Lane Kiffin and Co. just survived two years of recruiting without a bowl game.
Congrats. Give them a pat on the back.
But this is far from over. Though most Trojan fans are probably breathing a sigh of relief now that USC can compete for a bowl game again, some of the repercussions left by the NCAA sanctions will still be felt for the next few years.
With 10 less scholarships over the next three years, they can’t afford to “miss” out on a recruit. It is most certainly time to be picky. Moreover, there is one region that they definitely can’t afford to mishandle.
When Lane Kiffin first arrived back in Los Angeles he vowed to put up a fence around their own backyard. Yet he hasn’t been afraid of raiding other territories, bringing players such as Nickell Robey from Florida and Aundrey Walker from Ohio. Stealing from Big 10 and SEC territory is not only a gusty move, but the sign of a great recruiter and a powerful program.

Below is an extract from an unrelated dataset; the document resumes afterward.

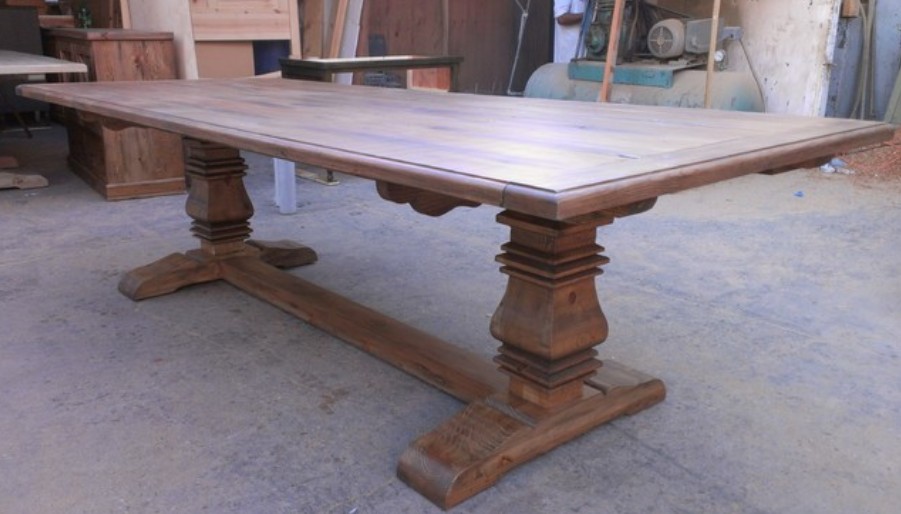 Find the location of a particular element. The image size is (901, 514). wooden dining room table is located at coordinates (393, 140).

But if you had to guess which region probably stayed the most loyal during the post-season ban, one would have to guess California. Too many players had dreamed too long of wearing the cardinal and gold. Too many had grown up visiting the Coliseum as mere fans, not highly-touted recruits.
There are always a handful of players that cultivate their loyalty to the Trojans well before they sign their letter of intent. And they all live in California.
Take a look for a moment at the Trojan’s aerial attack, heralded to be one of the best in country. Marqise Lee and Robert Woods attended Serra High School in Gardena which is a quick 20 minute drive from campus. Matt Barkley attended Mater Dei High School which is about 40 minutes from USC.
Speaking of Mater Dei, Barkley’s center, Khaled Holmes, not only protected him during their four years at Mater Dei, their friendship started well before the days of organized huddles. You can’t find chemistry like that just laying around. You have to look for it. Or in this case, drive down the I-5 for it.
A look at the spring roster shows 57 members claiming somewhere in the Golden State as their home, and a majority of those call Southern California home. Though common sense says that a majority of players will come from the state the school is in, remember this isn't always about convenience.
USC is coming off a 10-2 season and has legitimate national championship aspirations.
So, clearly, something about this situation works. It always has and it always will. When Kiffin must look for the perfect combination of loyalty and talent, there is still no better place to look than right down the freeway.